**WHAT THE TASK REQUIRES:** Would you please copy every line from the records that contains the word "Posted"?

**SOURCE DATA:**
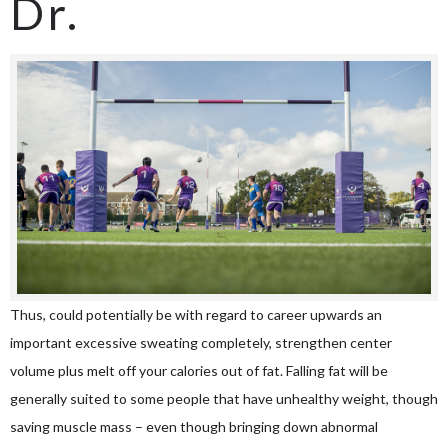
Dr.
Thus, could potentially be with regard to career upwards an
important excessive sweating completely, strengthen center
volume plus melt off your calories out of fat. Falling fat will be
generally suited to some people that have unhealthy weight, though
saving muscle mass – even though bringing down abnormal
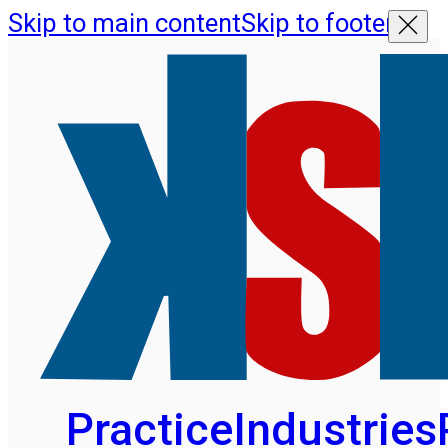
Skip to main content
Skip to footer
Practice
Industries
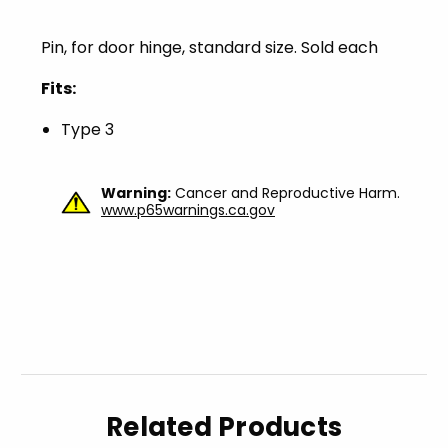
Pin, for door hinge, standard size. Sold each
Fits:
Type 3
Warning:
Cancer and Reproductive Harm.
www.p65warnings.ca.gov
Related Products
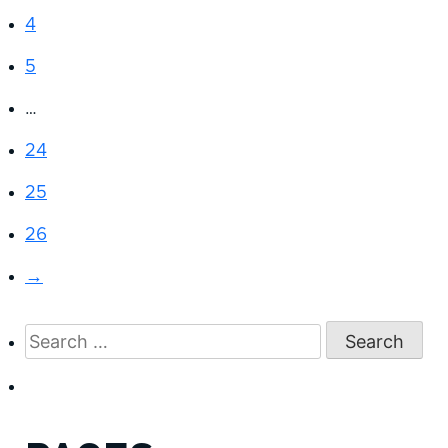
4
5
…
24
25
26
→
Search
for:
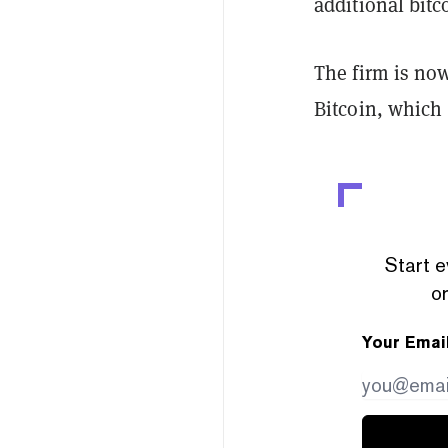
additional bitc
The firm is now
Bitcoin, which 
Start e
or
Your Emai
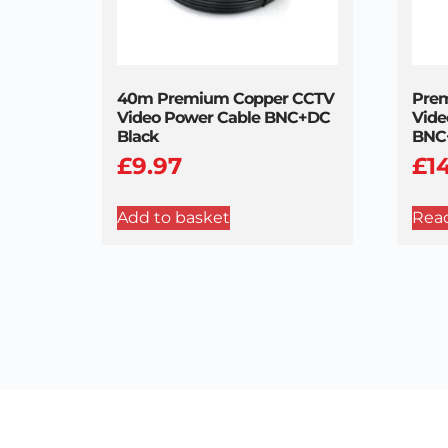
40m Premium Copper CCTV
Pre
Video Power Cable BNC+DC
Vide
Black
BNC
£
9.97
£
1
Add to basket
Rea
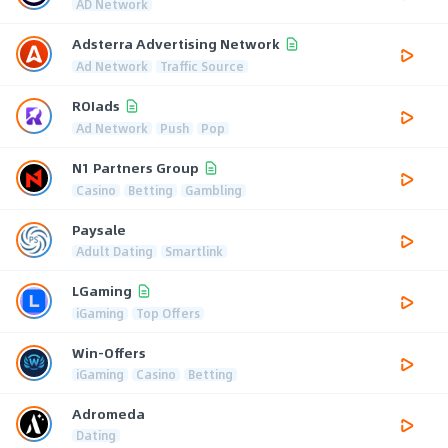
AD Network
Adsterra Advertising Network
Ad Network
Traffic Source
ROIads
Ad Network
Push
Pop
N1 Partners Group
Casino
Betting
Gambling
Paysale
Adult Dating
Smartlink
LGaming
iGaming
Top Offers
Win-Offers
iGaming
Casino
Betting
Adromeda
Dating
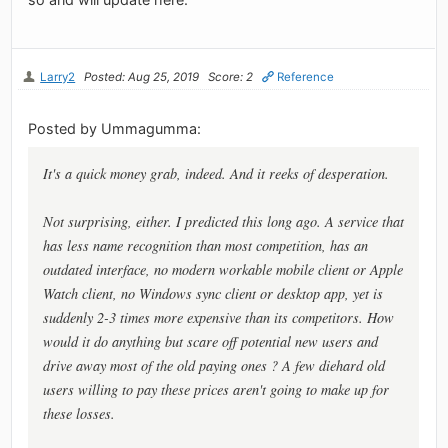
Larry2
Posted: Aug 25, 2019
Score: 2
Reference
Posted by Ummagumma:
It's a quick money grab, indeed. And it reeks of desperation.
Not surprising, either. I predicted this long ago. A service that
has less name recognition than most competition, has an
outdated interface, no modern workable mobile client or Apple
Watch client, no Windows sync client or desktop app, yet is
suddenly 2-3 times more expensive than its competitors. How
would it do anything but scare off potential new users and
drive away most of the old paying ones ? A few diehard old
users willing to pay these prices aren't going to make up for
these losses.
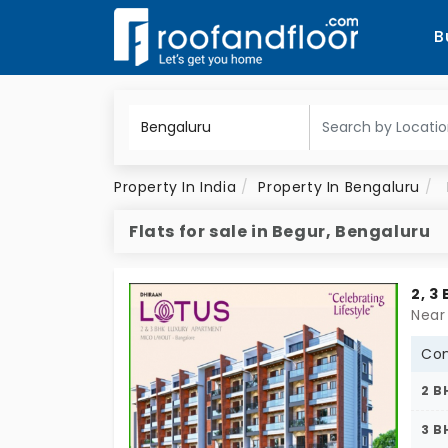
B
Property In India
Property In Bengaluru
Flats for sale in Begur, Bengaluru
2, 3
Near
Con
2 B
3 B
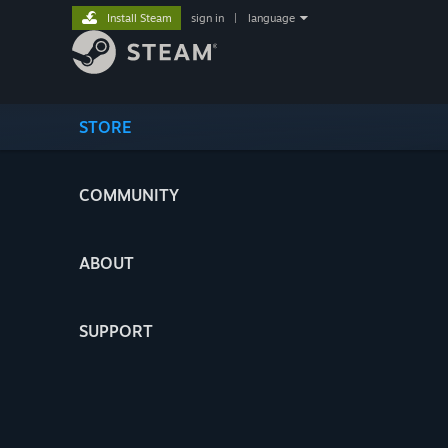
Install Steam
sign in
|
language
STORE
COMMUNITY
ABOUT
SUPPORT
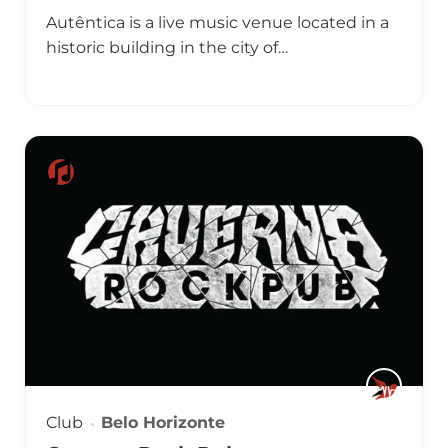
Autêntica is a live music venue located in a
historic building in the city of…
Club
Belo Horizonte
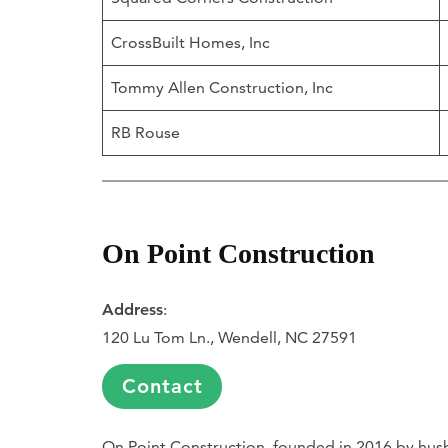
CrossBuilt Homes, Inc
Tommy Allen Construction, Inc
RB Rouse
On Point Construction
Address
:
120 Lu Tom Ln., Wendell, NC 27591
Contact
On Point Construction, founded in 2016 by husb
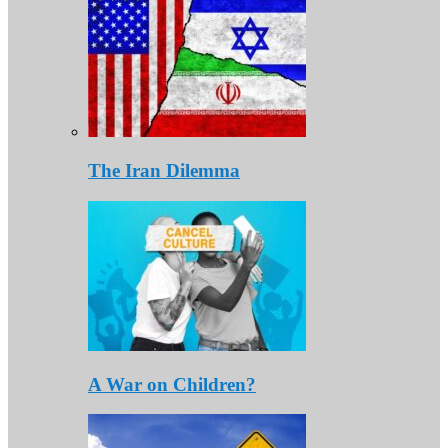
The Iran Dilemma
A War on Children?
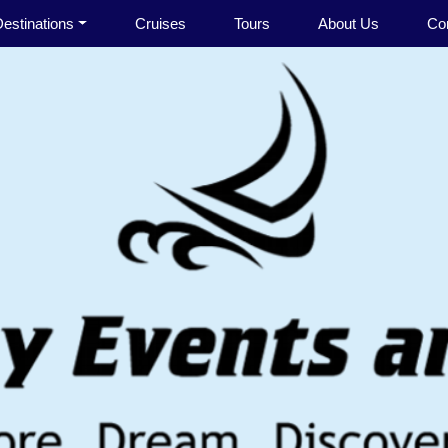
estinations
Cruises
Tours
About Us
Co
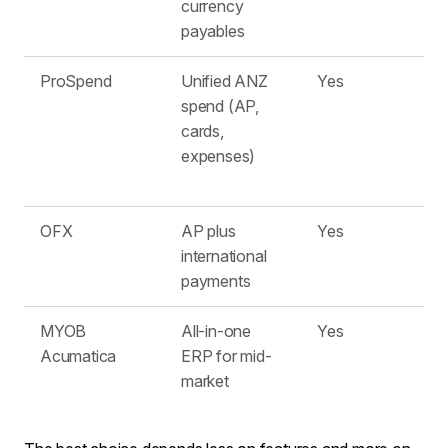
currency
payables
ProSpend
Unified ANZ
Yes
spend (AP,
cards,
expenses)
OFX
AP plus
Yes
international
payments
MYOB
All-in-one
Yes
Acumatica
ERP for mid-
market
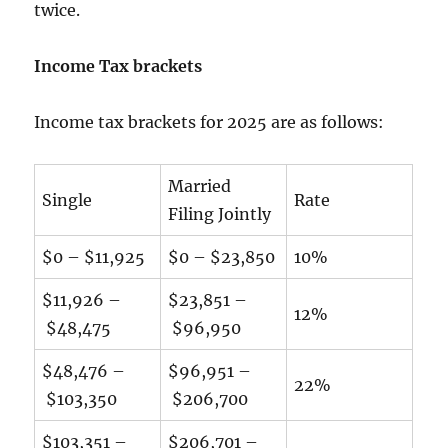
twice.
Income Tax brackets
Income tax brackets for 2025 are as follows:
Married
Single
Rate
Filing Jointly
$0 – $11,925
$0 – $23,850
10%
$11,926 –
$23,851 –
12%
$48,475
$96,950
$48,476 –
$96,951 –
22%
$103,350
$206,700
$103,351 –
$206,701 –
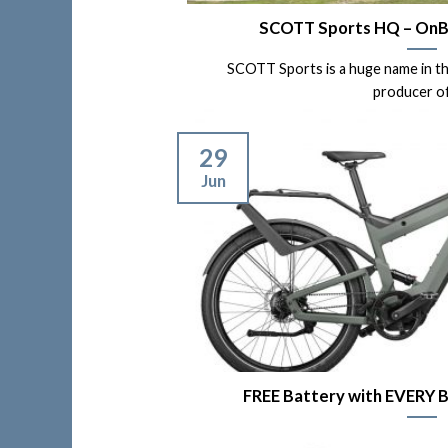
SCOTT Sports HQ – OnBik
SCOTT Sports is a huge name in the 
producer of [
29
Jun
FREE Battery with EVERY B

**TASK SOLUTION:**
Posted: Aug 25, 2019
Posted by Ummagumma:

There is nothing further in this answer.